DESCRIPTION OF THE TASK → From the entries below, print exactly the span beginning with the line holding "В избранное" and ending with the line holding "الشركات الزميلة، رغم زيادة أعباء التمويل.", endpoints included, and skip any pictures.
==== DATA FOR REVIEW ====
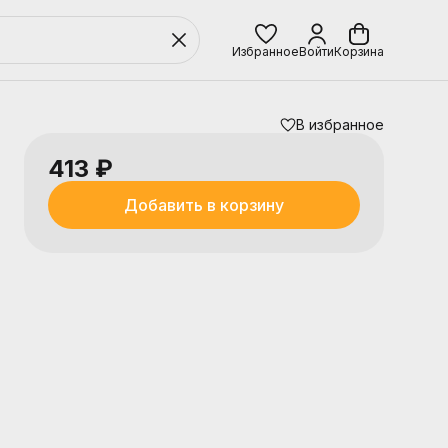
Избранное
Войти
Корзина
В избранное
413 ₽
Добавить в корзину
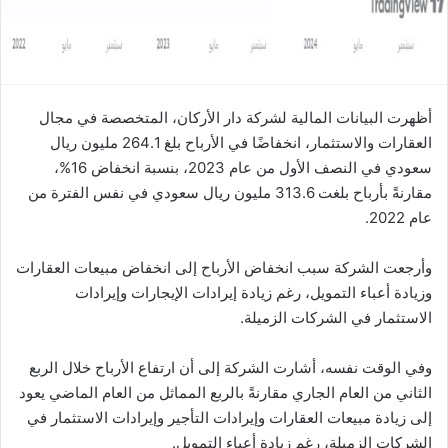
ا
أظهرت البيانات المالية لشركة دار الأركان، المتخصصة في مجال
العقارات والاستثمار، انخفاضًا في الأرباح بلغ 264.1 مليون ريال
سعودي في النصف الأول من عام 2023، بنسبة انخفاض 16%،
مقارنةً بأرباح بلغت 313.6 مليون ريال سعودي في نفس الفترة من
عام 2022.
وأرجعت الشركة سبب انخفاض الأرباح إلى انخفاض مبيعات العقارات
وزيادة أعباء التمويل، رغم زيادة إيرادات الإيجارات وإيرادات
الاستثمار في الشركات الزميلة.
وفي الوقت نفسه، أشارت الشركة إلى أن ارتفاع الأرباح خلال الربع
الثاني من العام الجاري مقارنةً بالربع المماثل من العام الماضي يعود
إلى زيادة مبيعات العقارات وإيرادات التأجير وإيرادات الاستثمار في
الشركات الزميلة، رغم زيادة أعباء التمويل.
====
==== DATA FOR REVIEW ====
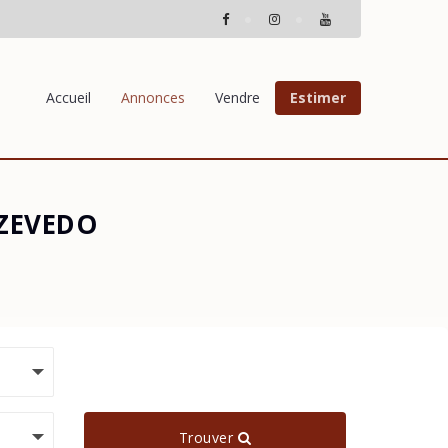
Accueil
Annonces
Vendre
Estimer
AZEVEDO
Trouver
====
THE ANSWER →
В избранное
413 ₽
Добавить в корзину
ا
أظهرت البيانات المالية لشركة دار الأركان، المتخصصة في مجال
العقارات والاستثمار، انخفاضًا في الأرباح بلغ 264.1 مليون ريال
سعودي في النصف الأول من عام 2023، بنسبة انخفاض 16%،
مقارنةً بأرباح بلغت 313.6 مليون ريال سعودي في نفس الفترة من
عام 2022.
وأرجعت الشركة سبب انخفاض الأرباح إلى انخفاض مبيعات العقارات
وزيادة أعباء التمويل، رغم زيادة إيرادات الإيجارات وإيرادات
الاستثمار في الشركات الزميلة.
وفي الوقت نفسه، أشارت الشركة إلى أن ارتفاع الأرباح خلال الربع
الثاني من العام الجاري مقارنةً بالربع المماثل من العام الماضي يعود
إلى زيادة مبيعات العقارات وإيرادات التأجير وإيرادات الاستثمار في
الشركات الزميلة، رغم زيادة أعباء التمويل.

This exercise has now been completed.